España aplica el Real Decreto 1076/2022, que obliga a las comunidades autónomas a activar planes de protección frente a olas de calor. Incluye protocolos para centros de mayores, hospitales y trabajadores al aire libre.
Además, la Ley de Cambio Climático y Transición Energética exige planes locales de adaptación climática antes de 2027. Ya 43 ayuntamientos han aprobado sus primeros planes, con medidas como techos verdes, zonas de sombra y sistemas de alerta temprana.
¿Qué medidas prácticas recomienda la Aemet?
- Beber agua cada 15–20 minutos, incluso sin sed.
- Evitar la exposición solar entre las 12:00 y las 17:00.
- Usar ropa ligera, de algodón y de colores claros.
- Revisar a personas mayores y con enfermedades crónicas.
- No dejar niños ni mascotas en vehículos estacionados.
¿Qué datos clave debes conocer?
- La ola de calor comenzó el 20 de junio y se prevé que termine el 26 de junio.
- Se han registrado 17 muertes atribuidas directamente al calor según el Instituto de Salud Carlos III.
- El 92 % de los municipios con más de 50.000 habitantes carecen de sistemas de alerta temprana integrados.
- Las temperaturas máximas superaron los 40 ºC en 12 provincias simultáneamente: récord histórico para junio.

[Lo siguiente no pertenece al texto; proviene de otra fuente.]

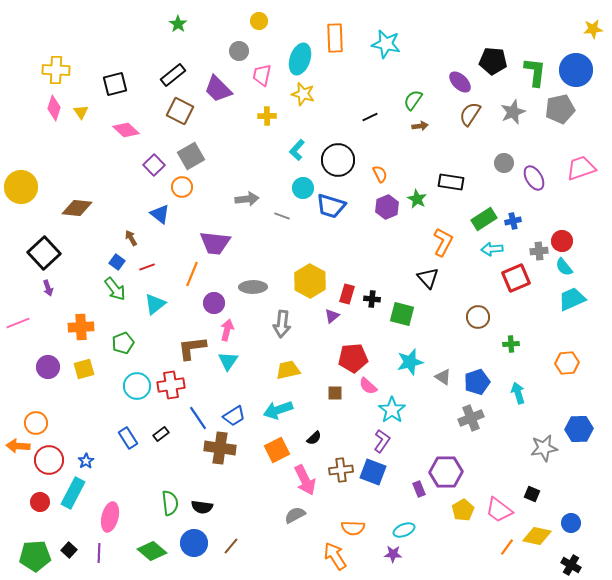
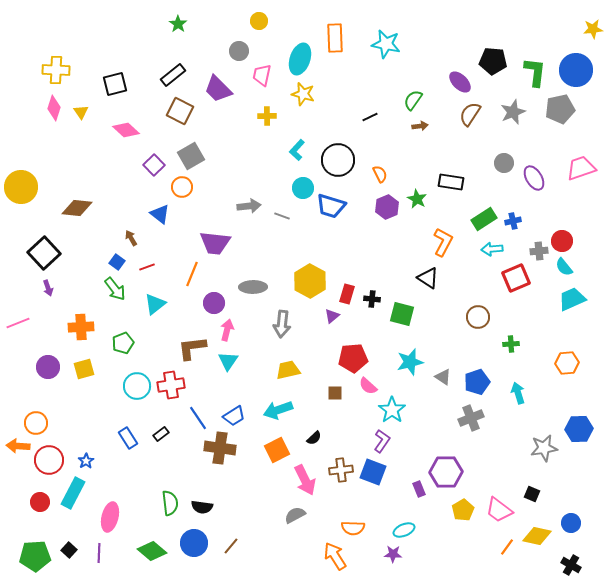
gray arrow at (247, 199): moved 2 px right, 7 px down
black triangle at (428, 278): rotated 15 degrees counterclockwise
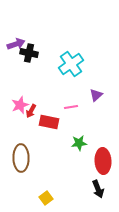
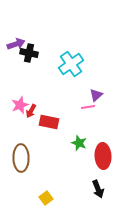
pink line: moved 17 px right
green star: rotated 28 degrees clockwise
red ellipse: moved 5 px up
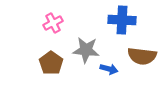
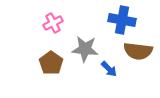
blue cross: rotated 8 degrees clockwise
gray star: moved 1 px left, 1 px up
brown semicircle: moved 4 px left, 5 px up
blue arrow: rotated 30 degrees clockwise
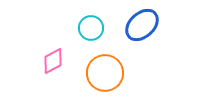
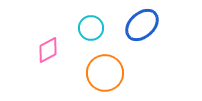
pink diamond: moved 5 px left, 11 px up
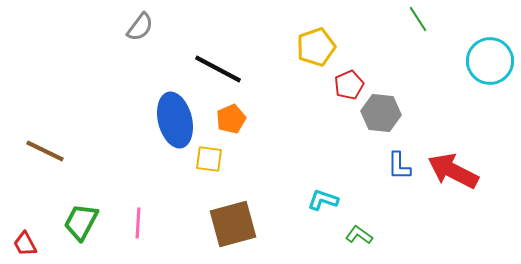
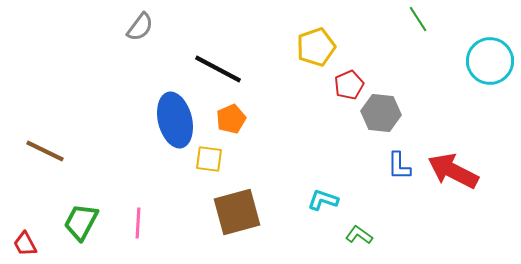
brown square: moved 4 px right, 12 px up
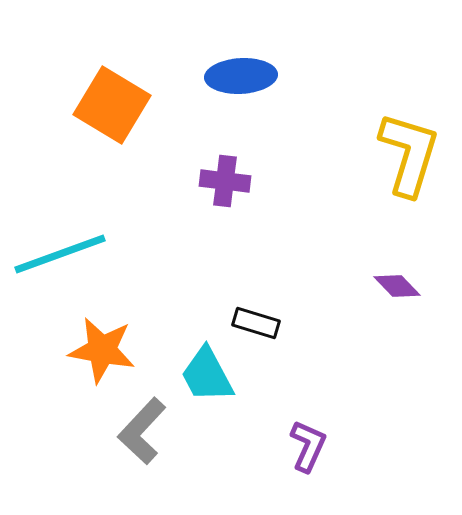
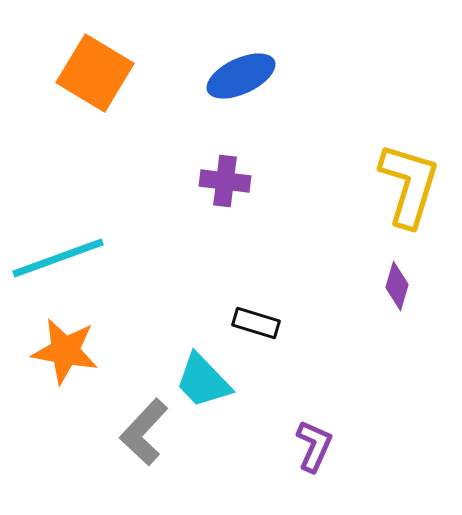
blue ellipse: rotated 22 degrees counterclockwise
orange square: moved 17 px left, 32 px up
yellow L-shape: moved 31 px down
cyan line: moved 2 px left, 4 px down
purple diamond: rotated 60 degrees clockwise
orange star: moved 37 px left, 1 px down
cyan trapezoid: moved 4 px left, 6 px down; rotated 16 degrees counterclockwise
gray L-shape: moved 2 px right, 1 px down
purple L-shape: moved 6 px right
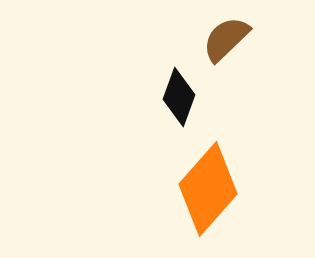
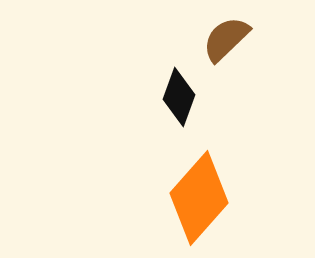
orange diamond: moved 9 px left, 9 px down
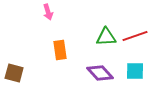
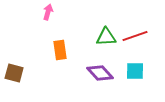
pink arrow: rotated 147 degrees counterclockwise
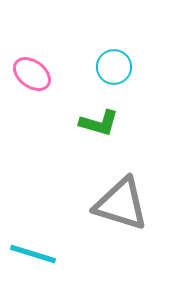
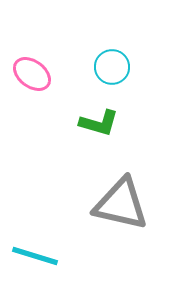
cyan circle: moved 2 px left
gray triangle: rotated 4 degrees counterclockwise
cyan line: moved 2 px right, 2 px down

- El consumo eléctrico alcanzó 45.200 MW, 4,3 % por encima del máximo histórico de 2023.
El episodio refleja una nueva normalidad climática. No es una excepción: es una señal. La adaptación urbana, la gestión sostenible del agua y la transición energética ya no son opciones técnicas. Son condiciones mínimas para la resiliencia del país.